Boyfriend of Alicia Navarro, teen found 4 years after vanishing, charged with child sexual abuse

The man who authorities describe as the boyfriend of Alicia Navarro — the teenage girl who walked into a Montana police station four years after she vanished in Arizona — was arrested on charges of child sexual abuse after explicit images were found on his cellphone, officials said Tuesday.

The photos were found on a phone allegedly belonging to Edmund Davis, 36, while investigators searched his Havre, Montana, apartment in July for evidence in the Navarro case, the Montana attorney general's office said. Navarro was 14 when she disappeared from her mother's home in Glendale, Arizona, on Sept. 15, 2019.

In July, Navarro, then 18, went to a police station in Havre and identified herself as the missing girl. The charges against Davis are not related to Navarro, a spokesperson for the attorney general’s office said.

Alicia Navarro in a photo released after she was found safe. (Glendale, Ariz., Police Department)
Alicia Navarro in a photo released after she was found safe. (Glendale, Ariz., Police Department)

The phone contained images of a "child or children 12 years of age or younger engaged in sexual conduct actual or simulated," according to charging documents in the case. The documents list another victim who was under age 16.

He was charged with two felony counts of sexual abuse of children.

Investigators said they found over 80 images on Davis' phone, according to court documents filed Oct. 16 seeking his arrest.

He was taken into custody Monday in Chinook, Montana, by the Montana Department of Justice’s Division of Criminal Investigation and the Blaine County Sheriff’s Department. He remains jailed at the Hill County Detention Center on a $1 million bond.

Attorney information was not available.

Authorities said that nine of the images received "maturity" ratings from Phoenix Children's Hospital and that it was determined that seven of the pictures were rated as being of children under age 13 and that two contained children under age 5, the documents say.

The documents describe graphic images investigators said they found on Davis' cellphone, as well as a laptop. The victims are described as being "prepubescent" females and "an apparent young boy," according to the documents.

An agent also noted "the presence of other images of infants and toddlers," the documents say.

The attorney general's office said Davis, whom the court documents describe as being Navarro's boyfriend, tried to discard his cellphone during the search at his home.

Authorities said that when officers arrived at the apartment Navarro and Davis together on July 26, Navarro initially said no one was home, but that police saw Davis in the kitchen "throwing a cellphone into the trash and placing items on top of said phone."
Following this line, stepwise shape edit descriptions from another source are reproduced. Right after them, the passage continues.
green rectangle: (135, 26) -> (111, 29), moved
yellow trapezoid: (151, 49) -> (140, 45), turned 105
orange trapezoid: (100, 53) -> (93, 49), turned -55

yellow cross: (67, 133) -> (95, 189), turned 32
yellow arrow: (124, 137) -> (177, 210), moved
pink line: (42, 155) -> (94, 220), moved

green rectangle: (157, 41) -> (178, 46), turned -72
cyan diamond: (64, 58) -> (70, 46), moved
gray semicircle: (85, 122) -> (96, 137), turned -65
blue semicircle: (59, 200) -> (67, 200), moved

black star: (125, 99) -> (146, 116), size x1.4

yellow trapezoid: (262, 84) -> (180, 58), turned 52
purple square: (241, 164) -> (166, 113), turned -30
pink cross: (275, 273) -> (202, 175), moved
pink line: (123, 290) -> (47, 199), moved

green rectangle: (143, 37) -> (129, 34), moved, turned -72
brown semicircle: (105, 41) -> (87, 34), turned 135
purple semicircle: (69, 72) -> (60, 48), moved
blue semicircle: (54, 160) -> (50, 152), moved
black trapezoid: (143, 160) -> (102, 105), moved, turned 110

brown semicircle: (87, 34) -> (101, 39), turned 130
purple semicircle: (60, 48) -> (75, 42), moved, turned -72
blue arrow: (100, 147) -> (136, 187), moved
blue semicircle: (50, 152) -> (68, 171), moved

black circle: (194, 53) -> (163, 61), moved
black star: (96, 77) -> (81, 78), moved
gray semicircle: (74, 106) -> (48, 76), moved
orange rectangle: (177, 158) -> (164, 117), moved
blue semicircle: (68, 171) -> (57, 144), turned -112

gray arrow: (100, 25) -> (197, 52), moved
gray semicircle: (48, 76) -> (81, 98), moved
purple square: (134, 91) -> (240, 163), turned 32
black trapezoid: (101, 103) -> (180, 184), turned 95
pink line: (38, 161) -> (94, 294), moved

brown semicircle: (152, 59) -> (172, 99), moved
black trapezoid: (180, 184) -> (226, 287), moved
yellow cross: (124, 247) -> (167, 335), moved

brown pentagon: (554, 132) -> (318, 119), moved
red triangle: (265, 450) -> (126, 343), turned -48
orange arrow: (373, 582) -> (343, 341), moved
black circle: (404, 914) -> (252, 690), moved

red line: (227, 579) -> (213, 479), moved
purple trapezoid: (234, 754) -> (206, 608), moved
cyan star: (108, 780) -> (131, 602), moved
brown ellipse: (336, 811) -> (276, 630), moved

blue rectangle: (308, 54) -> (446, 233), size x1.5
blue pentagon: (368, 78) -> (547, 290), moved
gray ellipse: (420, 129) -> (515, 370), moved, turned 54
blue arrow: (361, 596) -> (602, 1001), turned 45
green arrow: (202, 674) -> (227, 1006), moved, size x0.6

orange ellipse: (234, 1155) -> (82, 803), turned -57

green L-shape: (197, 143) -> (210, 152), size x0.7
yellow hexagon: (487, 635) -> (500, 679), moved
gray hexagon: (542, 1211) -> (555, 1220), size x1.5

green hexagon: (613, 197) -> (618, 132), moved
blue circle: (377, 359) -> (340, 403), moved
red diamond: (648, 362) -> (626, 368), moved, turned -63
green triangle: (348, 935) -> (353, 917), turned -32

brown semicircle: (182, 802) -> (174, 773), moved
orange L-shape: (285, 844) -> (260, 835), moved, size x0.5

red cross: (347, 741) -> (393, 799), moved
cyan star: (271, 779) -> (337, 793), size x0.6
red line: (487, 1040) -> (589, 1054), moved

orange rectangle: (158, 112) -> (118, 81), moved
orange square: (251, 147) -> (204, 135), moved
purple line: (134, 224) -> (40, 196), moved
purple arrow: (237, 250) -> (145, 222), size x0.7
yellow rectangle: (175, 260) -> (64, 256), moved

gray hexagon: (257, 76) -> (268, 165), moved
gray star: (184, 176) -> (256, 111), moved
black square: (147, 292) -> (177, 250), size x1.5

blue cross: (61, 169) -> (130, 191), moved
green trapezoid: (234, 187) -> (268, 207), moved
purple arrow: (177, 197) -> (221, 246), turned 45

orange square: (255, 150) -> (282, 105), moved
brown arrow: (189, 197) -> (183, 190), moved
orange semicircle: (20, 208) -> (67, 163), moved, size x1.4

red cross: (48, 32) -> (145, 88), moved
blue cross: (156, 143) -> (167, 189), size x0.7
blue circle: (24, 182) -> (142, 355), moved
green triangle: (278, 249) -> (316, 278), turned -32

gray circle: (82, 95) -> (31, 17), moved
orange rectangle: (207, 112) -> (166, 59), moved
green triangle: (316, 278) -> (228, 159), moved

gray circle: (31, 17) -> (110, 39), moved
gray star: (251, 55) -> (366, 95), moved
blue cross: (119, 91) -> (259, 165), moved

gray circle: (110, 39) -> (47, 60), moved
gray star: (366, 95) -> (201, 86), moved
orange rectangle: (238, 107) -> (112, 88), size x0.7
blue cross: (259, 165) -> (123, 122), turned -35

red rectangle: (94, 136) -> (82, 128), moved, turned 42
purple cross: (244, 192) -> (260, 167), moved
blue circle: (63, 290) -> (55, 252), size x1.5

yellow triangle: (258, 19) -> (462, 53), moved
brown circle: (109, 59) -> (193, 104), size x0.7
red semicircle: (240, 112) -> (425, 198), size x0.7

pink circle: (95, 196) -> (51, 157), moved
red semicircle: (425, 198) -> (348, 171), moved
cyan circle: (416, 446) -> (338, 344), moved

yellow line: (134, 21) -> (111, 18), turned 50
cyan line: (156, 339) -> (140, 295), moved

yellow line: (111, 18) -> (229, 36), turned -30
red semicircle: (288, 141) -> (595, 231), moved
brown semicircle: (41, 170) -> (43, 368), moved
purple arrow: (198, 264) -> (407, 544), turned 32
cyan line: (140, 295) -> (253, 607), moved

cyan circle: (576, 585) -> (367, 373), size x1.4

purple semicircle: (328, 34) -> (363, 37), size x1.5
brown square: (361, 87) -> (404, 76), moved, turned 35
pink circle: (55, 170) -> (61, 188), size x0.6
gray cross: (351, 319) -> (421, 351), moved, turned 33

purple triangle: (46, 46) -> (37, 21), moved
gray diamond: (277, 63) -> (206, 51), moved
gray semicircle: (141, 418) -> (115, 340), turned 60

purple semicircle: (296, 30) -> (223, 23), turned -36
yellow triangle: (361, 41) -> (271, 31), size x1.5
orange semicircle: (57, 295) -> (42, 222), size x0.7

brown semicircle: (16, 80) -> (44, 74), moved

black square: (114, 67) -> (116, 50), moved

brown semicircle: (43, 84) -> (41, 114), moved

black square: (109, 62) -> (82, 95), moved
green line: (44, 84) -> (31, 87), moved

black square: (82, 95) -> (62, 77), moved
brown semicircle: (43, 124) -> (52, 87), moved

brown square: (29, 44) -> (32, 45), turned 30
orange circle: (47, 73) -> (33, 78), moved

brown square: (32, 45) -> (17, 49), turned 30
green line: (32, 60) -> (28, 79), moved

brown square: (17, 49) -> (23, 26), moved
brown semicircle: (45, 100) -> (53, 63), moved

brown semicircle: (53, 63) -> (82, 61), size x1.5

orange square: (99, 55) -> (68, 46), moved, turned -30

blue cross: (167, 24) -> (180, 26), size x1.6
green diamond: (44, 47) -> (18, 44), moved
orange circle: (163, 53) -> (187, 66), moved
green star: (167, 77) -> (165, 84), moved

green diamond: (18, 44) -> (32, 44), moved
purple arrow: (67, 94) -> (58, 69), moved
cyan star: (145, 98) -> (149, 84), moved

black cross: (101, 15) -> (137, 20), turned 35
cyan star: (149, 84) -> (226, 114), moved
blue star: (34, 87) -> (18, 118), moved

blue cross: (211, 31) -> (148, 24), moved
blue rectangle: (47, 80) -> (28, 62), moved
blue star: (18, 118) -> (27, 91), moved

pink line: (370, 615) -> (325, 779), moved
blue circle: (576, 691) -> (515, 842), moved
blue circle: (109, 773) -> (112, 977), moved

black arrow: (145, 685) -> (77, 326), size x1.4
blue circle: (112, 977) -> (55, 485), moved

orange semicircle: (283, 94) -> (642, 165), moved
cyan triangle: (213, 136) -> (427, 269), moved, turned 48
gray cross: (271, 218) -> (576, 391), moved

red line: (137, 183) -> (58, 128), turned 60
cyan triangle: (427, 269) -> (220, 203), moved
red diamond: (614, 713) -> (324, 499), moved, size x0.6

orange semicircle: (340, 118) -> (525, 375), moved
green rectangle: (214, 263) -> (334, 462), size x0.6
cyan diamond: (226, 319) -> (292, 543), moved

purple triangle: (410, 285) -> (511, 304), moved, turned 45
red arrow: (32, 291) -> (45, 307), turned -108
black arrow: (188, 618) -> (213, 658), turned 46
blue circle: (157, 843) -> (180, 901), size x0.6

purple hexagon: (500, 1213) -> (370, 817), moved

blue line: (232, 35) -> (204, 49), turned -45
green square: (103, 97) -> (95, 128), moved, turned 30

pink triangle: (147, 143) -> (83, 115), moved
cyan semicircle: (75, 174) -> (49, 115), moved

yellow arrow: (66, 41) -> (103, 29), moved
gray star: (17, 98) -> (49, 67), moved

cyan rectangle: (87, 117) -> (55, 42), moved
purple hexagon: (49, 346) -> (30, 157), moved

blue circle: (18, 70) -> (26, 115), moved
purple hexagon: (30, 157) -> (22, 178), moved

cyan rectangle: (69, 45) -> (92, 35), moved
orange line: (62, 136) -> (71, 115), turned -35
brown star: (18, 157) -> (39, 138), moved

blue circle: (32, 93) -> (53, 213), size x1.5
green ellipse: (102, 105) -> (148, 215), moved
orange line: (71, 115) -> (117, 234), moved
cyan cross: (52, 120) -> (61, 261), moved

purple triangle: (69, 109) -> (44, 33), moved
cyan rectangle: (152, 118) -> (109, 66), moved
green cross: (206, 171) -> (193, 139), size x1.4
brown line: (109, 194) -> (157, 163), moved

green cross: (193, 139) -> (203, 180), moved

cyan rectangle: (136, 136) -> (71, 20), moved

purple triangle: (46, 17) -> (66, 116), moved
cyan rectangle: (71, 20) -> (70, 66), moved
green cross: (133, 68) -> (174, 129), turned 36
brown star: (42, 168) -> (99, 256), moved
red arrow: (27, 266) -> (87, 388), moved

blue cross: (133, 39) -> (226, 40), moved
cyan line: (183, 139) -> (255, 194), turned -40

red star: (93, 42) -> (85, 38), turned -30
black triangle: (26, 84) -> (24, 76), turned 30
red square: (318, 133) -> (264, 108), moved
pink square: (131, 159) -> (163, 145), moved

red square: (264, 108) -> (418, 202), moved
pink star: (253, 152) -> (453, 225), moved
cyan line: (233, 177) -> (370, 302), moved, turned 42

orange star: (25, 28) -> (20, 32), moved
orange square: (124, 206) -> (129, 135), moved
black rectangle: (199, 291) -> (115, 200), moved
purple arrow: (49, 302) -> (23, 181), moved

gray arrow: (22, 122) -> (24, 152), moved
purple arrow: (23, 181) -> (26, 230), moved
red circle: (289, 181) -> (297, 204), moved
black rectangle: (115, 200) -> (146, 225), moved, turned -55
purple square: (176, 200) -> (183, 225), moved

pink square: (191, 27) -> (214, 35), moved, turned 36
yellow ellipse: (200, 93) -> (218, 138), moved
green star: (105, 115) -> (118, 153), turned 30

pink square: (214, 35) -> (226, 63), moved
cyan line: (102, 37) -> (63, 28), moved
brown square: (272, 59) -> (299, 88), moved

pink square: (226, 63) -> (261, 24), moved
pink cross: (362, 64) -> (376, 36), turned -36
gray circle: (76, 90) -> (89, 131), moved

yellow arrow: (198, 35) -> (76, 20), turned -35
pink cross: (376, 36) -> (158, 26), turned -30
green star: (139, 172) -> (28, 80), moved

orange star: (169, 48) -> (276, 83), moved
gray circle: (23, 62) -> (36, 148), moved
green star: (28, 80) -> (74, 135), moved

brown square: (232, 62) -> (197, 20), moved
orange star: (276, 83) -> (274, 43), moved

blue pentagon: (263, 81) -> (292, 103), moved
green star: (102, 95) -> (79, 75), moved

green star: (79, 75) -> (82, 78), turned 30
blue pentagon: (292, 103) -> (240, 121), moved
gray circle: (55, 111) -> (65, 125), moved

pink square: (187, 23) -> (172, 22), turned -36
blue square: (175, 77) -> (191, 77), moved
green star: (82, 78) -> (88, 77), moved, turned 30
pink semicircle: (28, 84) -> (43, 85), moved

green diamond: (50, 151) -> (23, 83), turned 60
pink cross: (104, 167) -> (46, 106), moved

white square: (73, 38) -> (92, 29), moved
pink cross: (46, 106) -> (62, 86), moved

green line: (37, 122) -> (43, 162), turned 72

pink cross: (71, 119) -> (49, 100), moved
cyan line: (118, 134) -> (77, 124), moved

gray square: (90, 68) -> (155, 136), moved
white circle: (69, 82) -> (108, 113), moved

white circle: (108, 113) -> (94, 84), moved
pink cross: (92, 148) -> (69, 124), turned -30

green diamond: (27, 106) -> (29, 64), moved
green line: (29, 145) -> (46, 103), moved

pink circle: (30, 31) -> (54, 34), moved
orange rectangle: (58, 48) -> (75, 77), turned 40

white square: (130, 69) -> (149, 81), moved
Authorities have not said how Navarro ended up in Montana or how long she had been there. Jose Santiago, a spokesman for Glendale police, previously said that when Navarro went to the Montana police station she "basically asked for help to clear her off of a missing juvenile list." In video released by authorities, she was heard telling detectives that no one had hurt her.

After Navarro was found, her mother, Jessica Nuñez, released a video saying it was a "miracle" that her daughter had been found safe.